Researchers Utilize Spintronics to Allow Low-power Operation

Oct, 2020 - By SMI

Researchers Utilize Spintronics to Allow Low-power Operation

Researchers from the University of Texas at San Antonio (UTSA) used principles in quantum science and engineering to build a graphene-based logic device.

Electronic charge of electrons are used by conventional tech devices for power. In spintronics, inherent spin of electrons are being used as a new power source by researchers. This new approach will require only few electrons to operate. However, capturing the spin as efficiently as possible is a challenge for the researchers.

Ethan Ahn, UTSA assistant professor in electrical engineering developed the new idea of the ‘zero-power carbon interconnect’ by using nanomaterials as both the spin transport channel and the tunnel barrier. These nanomaterials are like a sheet of paper, a two-dimensional layer of carbon atoms just a few nanometers in thickness, and it is the point of contact where spin injection is inputted into the device. This prototype is an interconnect built with a reduced graphene oxide layer. Ahn said, “It is novel because we are using graphene, a nanomaterial, to enhance spin injection. By controlling the amount of oxide on the graphene layers, we can fine tune electrons' conductivity.”

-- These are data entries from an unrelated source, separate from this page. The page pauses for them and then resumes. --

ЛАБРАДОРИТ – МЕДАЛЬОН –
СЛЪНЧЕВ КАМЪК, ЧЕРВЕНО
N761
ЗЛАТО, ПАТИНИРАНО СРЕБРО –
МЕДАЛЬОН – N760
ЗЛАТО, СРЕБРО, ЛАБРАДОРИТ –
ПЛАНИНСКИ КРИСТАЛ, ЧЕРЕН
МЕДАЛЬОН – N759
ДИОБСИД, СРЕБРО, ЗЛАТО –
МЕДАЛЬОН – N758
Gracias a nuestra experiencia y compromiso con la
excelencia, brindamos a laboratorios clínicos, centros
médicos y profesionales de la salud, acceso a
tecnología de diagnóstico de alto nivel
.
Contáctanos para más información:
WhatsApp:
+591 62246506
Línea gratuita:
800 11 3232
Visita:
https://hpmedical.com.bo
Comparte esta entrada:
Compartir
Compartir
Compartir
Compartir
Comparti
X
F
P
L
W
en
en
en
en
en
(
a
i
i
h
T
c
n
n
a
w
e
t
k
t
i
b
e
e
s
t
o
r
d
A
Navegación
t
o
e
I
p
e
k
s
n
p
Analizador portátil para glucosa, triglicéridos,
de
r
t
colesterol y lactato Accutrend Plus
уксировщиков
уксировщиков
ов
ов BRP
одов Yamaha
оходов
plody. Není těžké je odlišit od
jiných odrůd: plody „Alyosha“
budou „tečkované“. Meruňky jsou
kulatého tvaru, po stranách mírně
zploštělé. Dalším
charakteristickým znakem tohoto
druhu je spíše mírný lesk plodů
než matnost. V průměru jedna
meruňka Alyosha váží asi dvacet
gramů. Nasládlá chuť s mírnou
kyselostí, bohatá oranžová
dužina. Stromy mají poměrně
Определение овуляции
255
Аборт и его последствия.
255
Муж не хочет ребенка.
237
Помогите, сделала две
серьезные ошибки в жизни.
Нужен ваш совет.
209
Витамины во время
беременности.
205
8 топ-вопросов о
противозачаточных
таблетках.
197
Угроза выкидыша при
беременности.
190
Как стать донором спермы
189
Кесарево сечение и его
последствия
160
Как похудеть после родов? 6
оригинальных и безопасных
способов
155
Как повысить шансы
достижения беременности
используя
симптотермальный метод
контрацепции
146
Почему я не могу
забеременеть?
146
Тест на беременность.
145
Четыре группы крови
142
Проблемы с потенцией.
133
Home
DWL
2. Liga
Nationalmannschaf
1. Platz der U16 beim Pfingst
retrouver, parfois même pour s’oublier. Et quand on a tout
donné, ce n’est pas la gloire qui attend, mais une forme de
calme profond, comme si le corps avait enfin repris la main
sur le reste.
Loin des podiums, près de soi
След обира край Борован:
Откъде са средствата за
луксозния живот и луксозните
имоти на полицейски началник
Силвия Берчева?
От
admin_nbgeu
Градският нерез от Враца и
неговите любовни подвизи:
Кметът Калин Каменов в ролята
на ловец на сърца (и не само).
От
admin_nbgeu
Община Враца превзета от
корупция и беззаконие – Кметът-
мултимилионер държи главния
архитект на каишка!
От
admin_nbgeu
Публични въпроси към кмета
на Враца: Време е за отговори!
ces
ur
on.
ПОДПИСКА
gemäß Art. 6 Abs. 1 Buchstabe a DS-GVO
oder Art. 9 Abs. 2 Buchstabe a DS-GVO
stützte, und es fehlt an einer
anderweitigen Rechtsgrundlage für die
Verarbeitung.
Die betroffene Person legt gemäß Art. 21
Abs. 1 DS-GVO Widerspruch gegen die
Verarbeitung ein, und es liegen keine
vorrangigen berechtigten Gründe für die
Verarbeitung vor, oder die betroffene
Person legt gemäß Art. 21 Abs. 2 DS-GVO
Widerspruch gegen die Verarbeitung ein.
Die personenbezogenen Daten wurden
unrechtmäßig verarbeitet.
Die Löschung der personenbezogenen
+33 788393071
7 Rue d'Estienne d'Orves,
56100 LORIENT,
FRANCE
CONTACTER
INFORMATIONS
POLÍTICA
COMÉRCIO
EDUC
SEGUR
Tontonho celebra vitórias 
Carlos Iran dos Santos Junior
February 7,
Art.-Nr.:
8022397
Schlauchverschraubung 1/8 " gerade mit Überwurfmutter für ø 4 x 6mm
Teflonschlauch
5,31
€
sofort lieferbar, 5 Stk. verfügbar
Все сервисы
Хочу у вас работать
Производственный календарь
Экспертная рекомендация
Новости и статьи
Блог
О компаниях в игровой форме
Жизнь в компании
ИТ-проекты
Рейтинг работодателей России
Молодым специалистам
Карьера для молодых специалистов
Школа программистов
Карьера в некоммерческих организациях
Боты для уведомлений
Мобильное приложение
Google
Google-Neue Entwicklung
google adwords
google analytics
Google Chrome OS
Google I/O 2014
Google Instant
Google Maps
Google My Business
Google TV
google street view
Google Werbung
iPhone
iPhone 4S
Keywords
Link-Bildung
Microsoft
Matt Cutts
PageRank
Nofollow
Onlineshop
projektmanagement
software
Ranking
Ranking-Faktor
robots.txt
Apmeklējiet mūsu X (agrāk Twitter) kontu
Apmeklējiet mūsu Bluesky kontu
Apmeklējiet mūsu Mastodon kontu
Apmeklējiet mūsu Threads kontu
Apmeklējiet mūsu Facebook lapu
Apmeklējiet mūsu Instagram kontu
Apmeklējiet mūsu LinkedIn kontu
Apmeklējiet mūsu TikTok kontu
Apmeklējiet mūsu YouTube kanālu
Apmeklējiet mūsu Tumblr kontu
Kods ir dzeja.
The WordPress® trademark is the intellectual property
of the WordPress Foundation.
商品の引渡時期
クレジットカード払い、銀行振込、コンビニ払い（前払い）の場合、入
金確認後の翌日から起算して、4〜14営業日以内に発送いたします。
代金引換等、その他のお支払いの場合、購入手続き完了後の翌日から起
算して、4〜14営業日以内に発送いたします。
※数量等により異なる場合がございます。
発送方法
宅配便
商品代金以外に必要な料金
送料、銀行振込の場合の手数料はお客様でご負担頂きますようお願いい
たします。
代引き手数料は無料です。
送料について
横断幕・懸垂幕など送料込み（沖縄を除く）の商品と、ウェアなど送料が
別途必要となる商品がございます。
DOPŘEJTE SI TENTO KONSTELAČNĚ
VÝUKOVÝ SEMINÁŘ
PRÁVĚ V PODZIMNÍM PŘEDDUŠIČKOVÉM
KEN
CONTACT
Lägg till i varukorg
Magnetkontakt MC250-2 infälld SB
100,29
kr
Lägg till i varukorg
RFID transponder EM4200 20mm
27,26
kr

The zero-power carbon interconnect created by the researcher, if successful, would be integrated into the logic component of a computer chip. Once the device is developed, it will be submitted to the U.S. Air Force Office of Scientific Research, which supports UTSA's work with a three-year grant. Moreover, the cloud computing industry will also be benefitted by this interconnect. It will help cloud servers that offer streaming services such as Netflix or host data to operate faster and with less electricity.